A special issue of Sensors (ISSN 1424-8220). This special issue belongs to the section "Intelligent Sensors".

Deadline for manuscript submissions: 28 February 2027 | Viewed by 35

Editor

School of Artificial Intelligence, Nanjing University of Posts and Telecommunications, Nanjing 210000, China
Interests: multi-sensor data fusion; video analysis; edge AI; intelligent perception
Special Issues, Collections and Topics in MDPI journals

Special Issue Information

Dear Colleagues,

AI-driven video and image processing for multi-sensor data fusion is an emerging research direction that has attracted enormous attention in recent years. With the widespread deployment of multiple heterogeneous sensors (e.g., RGB cameras, LiDAR, infrared, depth sensors, radar, and hyperspectral imagers), vast amounts of visual data are being generated in applications such as autonomous driving, intelligent surveillance, robotics, smart healthcare, and remote sensing. Effectively fusing these complementary data streams can significantly improve perception accuracy, robustness, and reliability. Artificial intelligence, particularly deep learning, provides powerful tools for feature extraction, cross-modal alignment, and adaptive fusion.

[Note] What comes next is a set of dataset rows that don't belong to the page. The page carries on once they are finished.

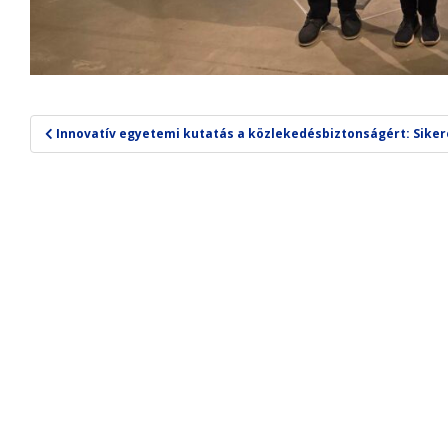
Bejegyzés
Innovatív egyetemi kutatás a közlekedésbiztonságért: Sikere
navigáció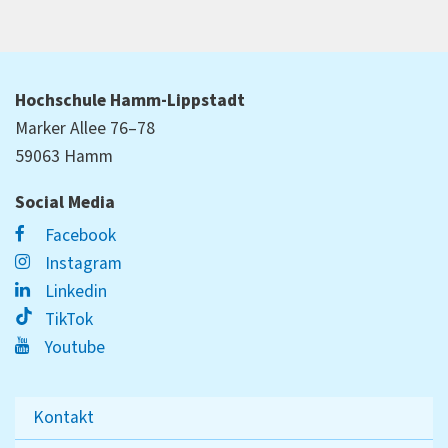
Hochschule Hamm-Lippstadt
Marker Allee 76–78
59063 Hamm
Social Media
Facebook
Instagram
Linkedin
TikTok
Youtube
Kontakt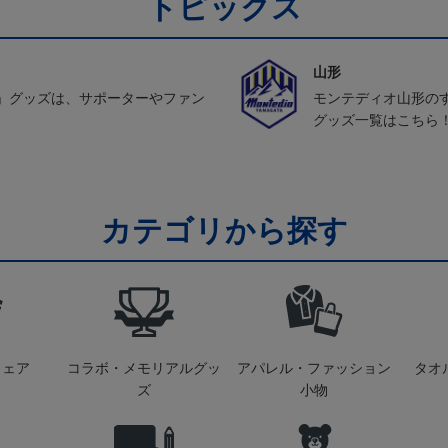
トピックス
山形
」グッズは、サポーターやファン
モンテディオ山形の
グッズ一覧はこちら
カテゴリから探す
ウェア
コラボ・メモリアルグッ
アパレル・ファッション
タオ
ズ
小物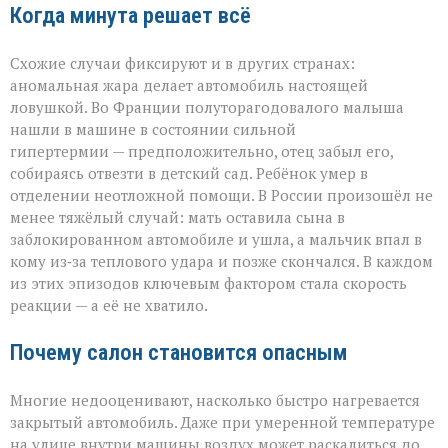
Когда минута решает всё
Схожие случаи фиксируют и в других странах:
аномальная жара делает автомобиль настоящей
ловушкой. Во Франции полуторагодовалого малыша
нашли в машине в состоянии сильной
гипертермии — предположительно, отец забыл его,
собираясь отвезти в детский сад. Ребёнок умер в
отделении неотложной помощи. В России произошёл не
менее тяжёлый случай: мать оставила сына в
заблокированном автомобиле и ушла, а мальчик впал в
кому из‑за теплового удара и позже скончался. В каждом
из этих эпизодов ключевым фактором стала скорость
реакции — а её не хватило.
Почему салон становится опасным
Многие недооценивают, насколько быстро нагревается
закрытый автомобиль. Даже при умеренной температуре
на улице внутри машины воздух может раскалиться до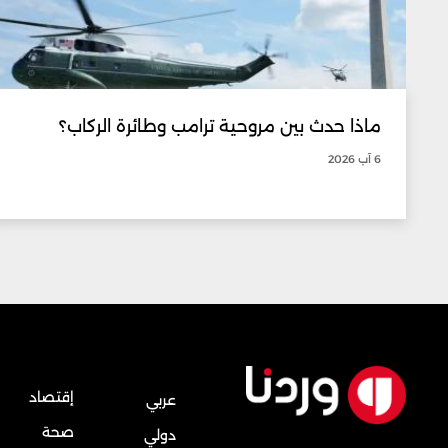
ماذا حدث بين مروحية ترامب وطائرة الركاب؟
6 آب 2026
إقتصاد
عربي
صحة
دولي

However, several key research challenges remain within this domain, including (but not limited to):

  • Cross-modal representation learning and feature alignment;
  • Robust fusion under sensor misalignment, noise, or missing modalities;
  • Real-time video and image fusion for edge and embedded systems;
  • Transformer-based and attention-driven fusion architectures;
  • 3D perception and object detection using fused multi-sensor data;
  • Generative models and self-supervised learning for data augmentation;
  • Federated learning and privacy-preserving multi-sensor fusion;
  • Domain adaptation and generalization for heterogeneous sensor inputs;
  • Benchmark datasets and evaluation metrics for multi-sensor fusion;
  • Applications in autonomous navigation, smart cities, and industrial IoT.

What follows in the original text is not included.